** Task data **
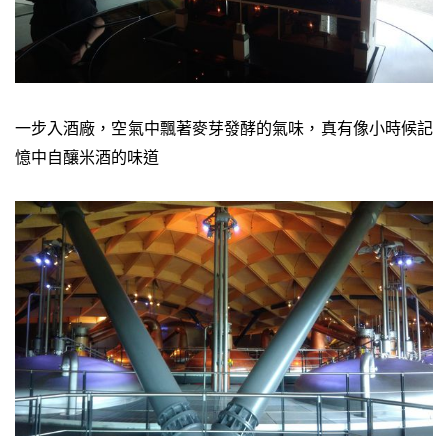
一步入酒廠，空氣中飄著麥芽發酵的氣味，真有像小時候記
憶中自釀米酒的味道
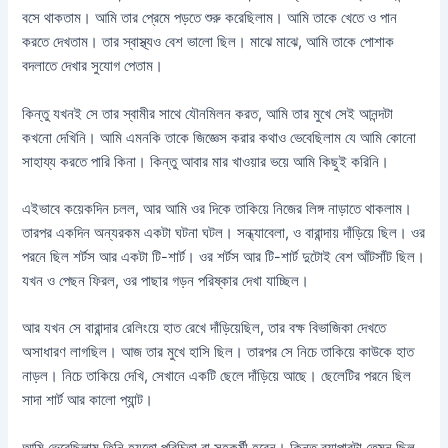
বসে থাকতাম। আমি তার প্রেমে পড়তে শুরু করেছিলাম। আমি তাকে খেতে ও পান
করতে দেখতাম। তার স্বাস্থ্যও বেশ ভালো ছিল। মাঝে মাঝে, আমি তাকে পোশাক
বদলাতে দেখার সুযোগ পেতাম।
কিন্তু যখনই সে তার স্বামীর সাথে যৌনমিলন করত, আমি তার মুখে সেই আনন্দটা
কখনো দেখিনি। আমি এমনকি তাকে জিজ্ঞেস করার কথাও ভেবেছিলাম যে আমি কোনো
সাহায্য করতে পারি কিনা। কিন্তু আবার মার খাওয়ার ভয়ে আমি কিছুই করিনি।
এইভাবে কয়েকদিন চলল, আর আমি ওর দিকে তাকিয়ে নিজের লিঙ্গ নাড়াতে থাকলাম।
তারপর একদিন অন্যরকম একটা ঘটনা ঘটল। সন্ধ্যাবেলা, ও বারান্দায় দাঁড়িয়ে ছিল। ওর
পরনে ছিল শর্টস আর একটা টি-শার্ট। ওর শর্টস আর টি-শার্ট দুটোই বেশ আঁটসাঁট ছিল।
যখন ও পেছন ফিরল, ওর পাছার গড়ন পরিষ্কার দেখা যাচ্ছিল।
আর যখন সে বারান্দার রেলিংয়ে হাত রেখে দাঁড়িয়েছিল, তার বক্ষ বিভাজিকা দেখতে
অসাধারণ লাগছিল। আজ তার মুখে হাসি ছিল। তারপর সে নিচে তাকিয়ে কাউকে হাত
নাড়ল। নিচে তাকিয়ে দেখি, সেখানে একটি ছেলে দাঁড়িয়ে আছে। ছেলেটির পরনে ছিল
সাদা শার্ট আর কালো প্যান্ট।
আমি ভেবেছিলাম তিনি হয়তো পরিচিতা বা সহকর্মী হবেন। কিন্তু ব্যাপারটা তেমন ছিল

** Prompt **
Could you copy out every record exactly, minus the pictures?

** Result for this task **
一步入酒廠，空氣中飄著麥芽發酵的氣味，真有像小時候記
憶中自釀米酒的味道
বসে থাকতাম। আমি তার প্রেমে পড়তে শুরু করেছিলাম। আমি তাকে খেতে ও পান
করতে দেখতাম। তার স্বাস্থ্যও বেশ ভালো ছিল। মাঝে মাঝে, আমি তাকে পোশাক
বদলাতে দেখার সুযোগ পেতাম।
কিন্তু যখনই সে তার স্বামীর সাথে যৌনমিলন করত, আমি তার মুখে সেই আনন্দটা
কখনো দেখিনি। আমি এমনকি তাকে জিজ্ঞেস করার কথাও ভেবেছিলাম যে আমি কোনো
সাহায্য করতে পারি কিনা। কিন্তু আবার মার খাওয়ার ভয়ে আমি কিছুই করিনি।
এইভাবে কয়েকদিন চলল, আর আমি ওর দিকে তাকিয়ে নিজের লিঙ্গ নাড়াতে থাকলাম।
তারপর একদিন অন্যরকম একটা ঘটনা ঘটল। সন্ধ্যাবেলা, ও বারান্দায় দাঁড়িয়ে ছিল। ওর
পরনে ছিল শর্টস আর একটা টি-শার্ট। ওর শর্টস আর টি-শার্ট দুটোই বেশ আঁটসাঁট ছিল।
যখন ও পেছন ফিরল, ওর পাছার গড়ন পরিষ্কার দেখা যাচ্ছিল।
আর যখন সে বারান্দার রেলিংয়ে হাত রেখে দাঁড়িয়েছিল, তার বক্ষ বিভাজিকা দেখতে
অসাধারণ লাগছিল। আজ তার মুখে হাসি ছিল। তারপর সে নিচে তাকিয়ে কাউকে হাত
নাড়ল। নিচে তাকিয়ে দেখি, সেখানে একটি ছেলে দাঁড়িয়ে আছে। ছেলেটির পরনে ছিল
সাদা শার্ট আর কালো প্যান্ট।
আমি ভেবেছিলাম তিনি হয়তো পরিচিতা বা সহকর্মী হবেন। কিন্তু ব্যাপারটা তেমন ছিল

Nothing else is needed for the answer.